What you need to do: For every line in the records below that holds "equipamentos", make a copy.
● ● ●
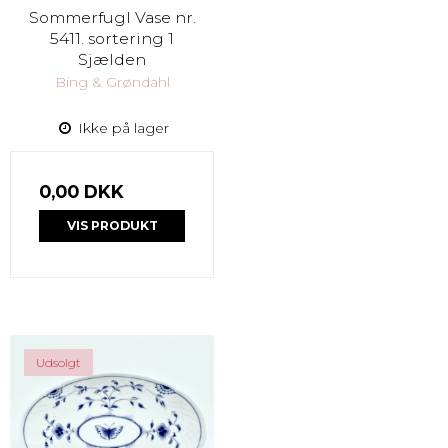
Sommerfugl Vase nr.
5411. sortering 1
Sjælden
Bing & Grøndahl
Ikke på lager
0,00 DKK
VIS PRODUKT
Udsolgt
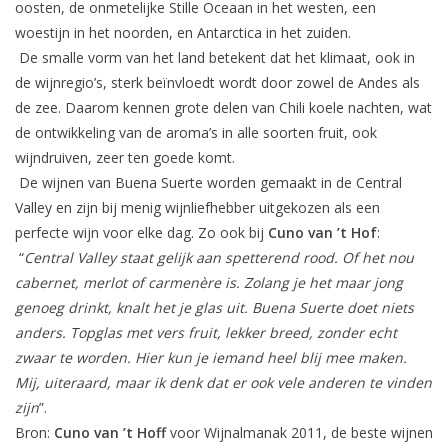
oosten, de onmetelijke Stille Oceaan in het westen, een
woestijn in het noorden, en Antarctica in het zuiden.
Aanbieding
De smalle vorm van het land betekent dat het klimaat, ook in
de wijnregio’s, sterk beïnvloedt wordt door zowel de Andes als
de zee. Daarom kennen grote delen van Chili koele nachten, wat
de ontwikkeling van de aroma’s in alle soorten fruit, ook
wijndruiven, zeer ten goede komt.
De wijnen van Buena Suerte worden gemaakt in de Central
Valley en zijn bij menig wijnliefhebber uitgekozen als een
perfecte wijn voor elke dag. Zo ook bij
Cuno van ’t Hof
:
“
Central Valley staat gelijk aan spetterend rood. Of het nou
cabernet, merlot of carmenère is. Zolang je het maar jong
genoeg drinkt, knalt het je glas uit. Buena Suerte doet niets
anders. Topglas met vers fruit, lekker breed, zonder echt
zwaar te worden. Hier kun je iemand heel blij mee maken.
Mij, uiteraard, maar ik denk dat er ook vele anderen te vinden
zijn
”.
Bron:
Cuno van ’t Hoff
voor Wijnalmanak 2011, de beste wijnen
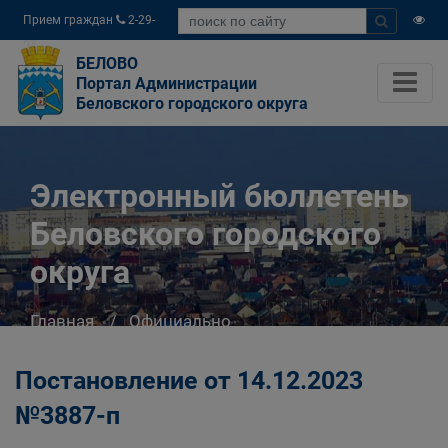
Прием граждан
2-29-
04
БЕЛОВО
Портал Администрации
Беловского городского округа
Электронный бюллетень
Беловского городского
округа
Главная
Официально
Электронный бюллетень Беловского
городского округа
Постановление от 14.12.2023
№3887-п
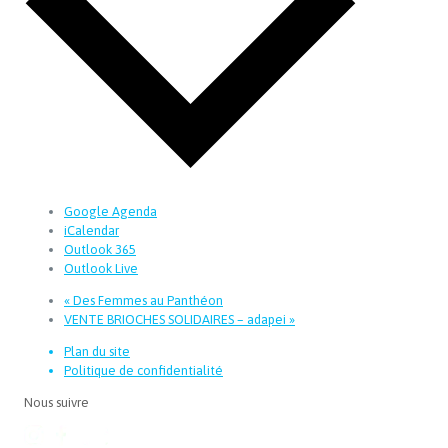
Google Agenda
iCalendar
Outlook 365
Outlook Live
«
Des Femmes au Panthéon
VENTE BRIOCHES SOLIDAIRES – adapei
»
Plan du site
Politique de confidentialité
Nous suivre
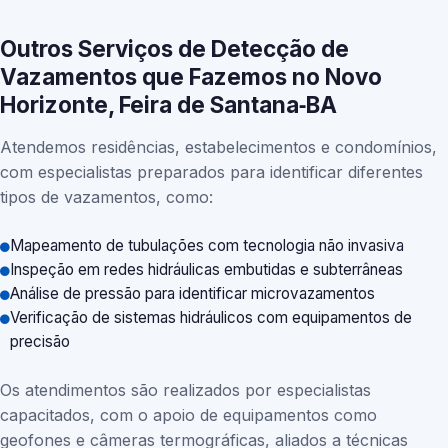
Outros Serviços de Detecção de
Vazamentos que Fazemos no Novo
Horizonte, Feira de Santana‑BA
Atendemos residências, estabelecimentos e condomínios,
com especialistas preparados para identificar diferentes
tipos de vazamentos, como:
Mapeamento de tubulações com tecnologia não invasiva
Inspeção em redes hidráulicas embutidas e subterrâneas
Análise de pressão para identificar microvazamentos
Verificação de sistemas hidráulicos com equipamentos de
precisão
Os atendimentos são realizados por especialistas
capacitados, com o apoio de equipamentos como
geofones e câmeras termográficas, aliados a técnicas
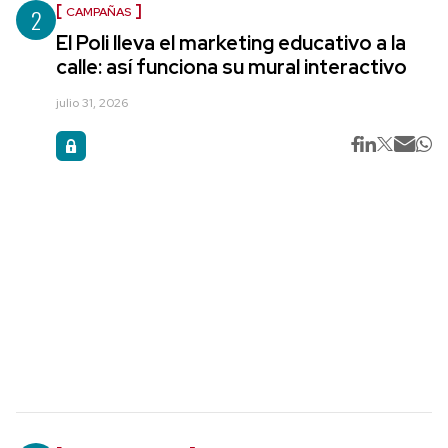
2
CAMPAÑAS
El Poli lleva el marketing educativo a la
calle: así funciona su mural interactivo
julio 31, 2026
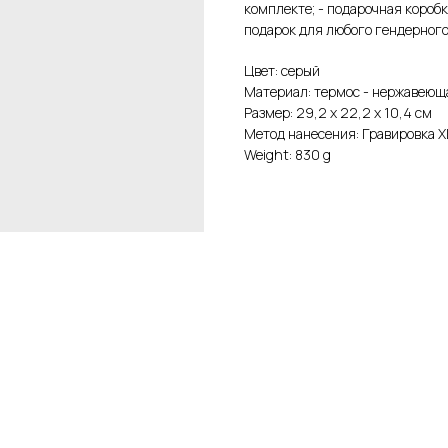
комплекте; - подарочная коробк
подарок для любого гендерного
Цвет: серый
Материал: термос - нержавеюща
Размер: 29,2 х 22,2 х 10,4 см
Метод нанесения: Гравировка X
Weight: 830 g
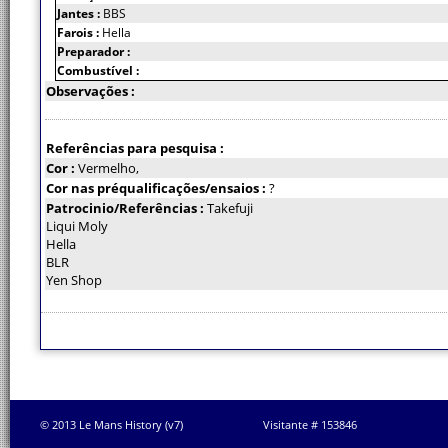
Jantes :
BBS
Farois :
Hella
Preparador :
Combustível :
Observações :
Referências para pesquisa :
Cor :
Vermelho,
Cor nas préqualificações/ensaios :
?
Patrocinio/Referências :
Takefuji
Liqui Moly
Hella
BLR
Yen Shop
© 2013 Le Mans History (v7)
Visitante # 153846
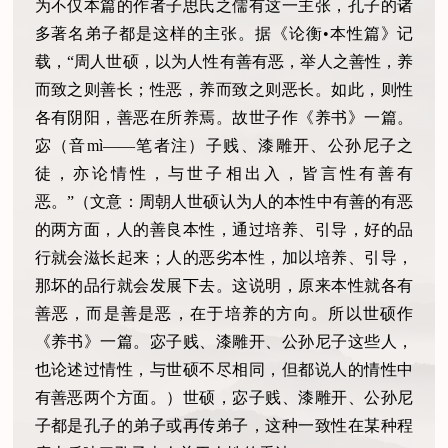
为不仅本篇的作者子思氏之儒有这一主张，孔子的诸
多著名弟子都是这样的主张。据《论衡•本性篇》记
载，“周人世硕，以为人性有善有恶，举人之善性，养
而致之则善长；性恶，养而致之则恶长。如此，则性
各有阴阳，善恶在所养焉。故世子作《养书》一篇。
宓（音mì——笔者注）子贱、漆雕开、公孙尼子之
徒，亦论情性，与世子相出入，皆言性有善有
恶。”（文意：周朝人世硕认为人的本性中有善的有恶
的两方面，人的善良本性，通过培养、引导，好的品
行就会滋长起来；人的恶劣本性，加以培养、引导，
那坏的品行就会发展下去。这说明，原来本性就各有
善恶，而是善是恶，在于培养的方向。所以世硕作
《养书》一篇。宓子贱、漆雕开、公孙尼子这些人，
也论述过情性，与世硕不尽相同，但都说人的情性中
有善恶两个方面。）世硕，宓子贱、漆雕开、公孙尼
子都是孔子的弟子或再传弟子，这种一致性在某种程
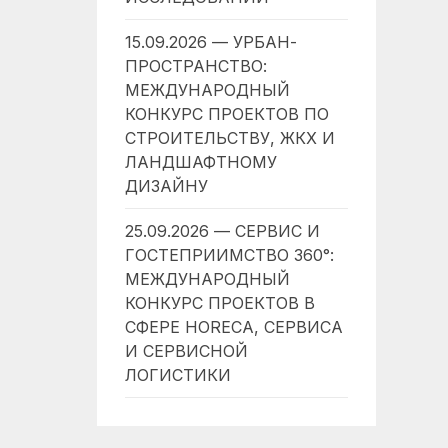
15.09.2026 — УРБАН-
ПРОСТРАНСТВО:
МЕЖДУНАРОДНЫЙ
КОНКУРС ПРОЕКТОВ ПО
СТРОИТЕЛЬСТВУ, ЖКХ И
ЛАНДШАФТНОМУ
ДИЗАЙНУ
25.09.2026 — СЕРВИС И
ГОСТЕПРИИМСТВО 360°:
МЕЖДУНАРОДНЫЙ
КОНКУРС ПРОЕКТОВ В
СФЕРЕ HORECA, СЕРВИСА
И СЕРВИСНОЙ
ЛОГИСТИКИ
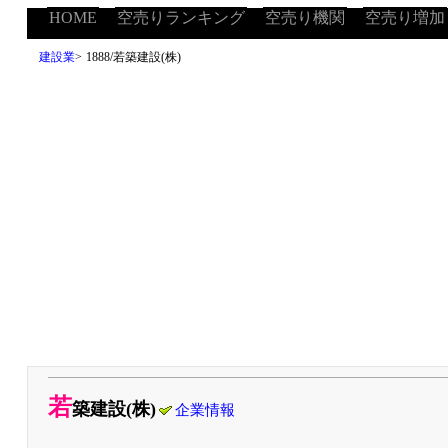
HOME
空売りランキング
空売り機関
空売り増加
建設業
>
1888/若築建設(株)
若
築建設(株)
企業情報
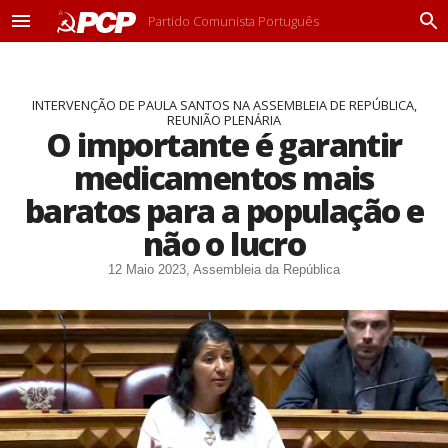
Partido Comunista Português
M
P
e
r
n
o
u
c
INTERVENÇÃO DE PAULA SANTOS NA ASSEMBLEIA DE REPÚBLICA,
u
REUNIÃO PLENÁRIA
r
O importante é garantir
a
r
medicamentos mais
baratos para a população e
não o lucro
12 Maio 2023, Assembleia da República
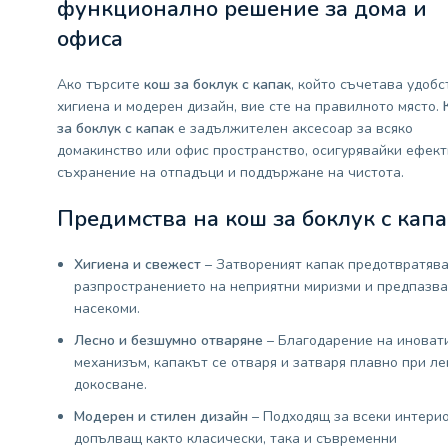
функционално решение за дома и
офиса
Ако търсите
кош за боклук с капак
, който съчетава удобс
хигиена и модерен дизайн, вие сте на правилното място.
за боклук с капак
е задължителен аксесоар за всяко
домакинство или офис пространство, осигурявайки ефек
съхранение на отпадъци и поддържане на чистота.
Предимства на
кош за боклук с капа
Хигиена и свежест
– Затвореният капак предотвратяв
разпространението на неприятни миризми и предпазва
насекоми.
Лесно и безшумно отваряне
– Благодарение на иноват
механизъм, капакът се отваря и затваря плавно при ле
докосване.
Модерен и стилен дизайн
– Подходящ за всеки интерио
допълващ както класически, така и съвременни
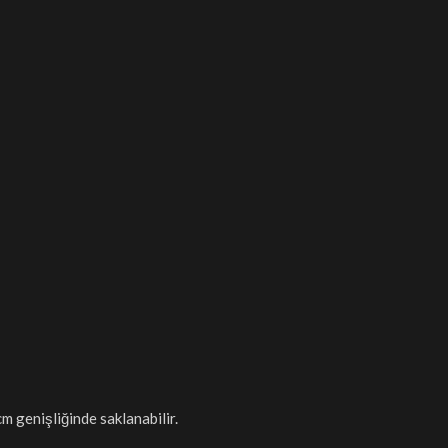
m genişliğinde saklanabilir.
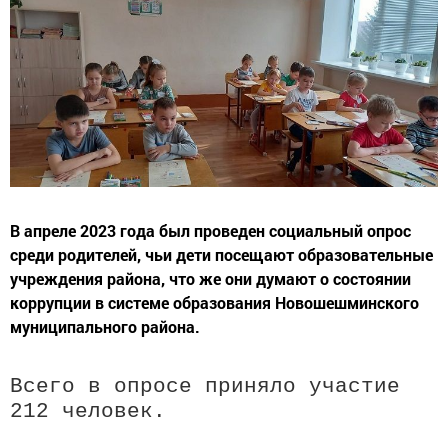
В апреле 2023 года был проведен социальный опрос
среди родителей, чьи дети посещают образовательные
учреждения района, что же они думают о состоянии
коррупции в системе образования Новошешминского
муниципального района.
Всего в опросе приняло участие
212 человек.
● ● ●
Your response:
Verificação de sistemas hidráulicos com equipamentos de
capacitados, com o apoio de equipamentos como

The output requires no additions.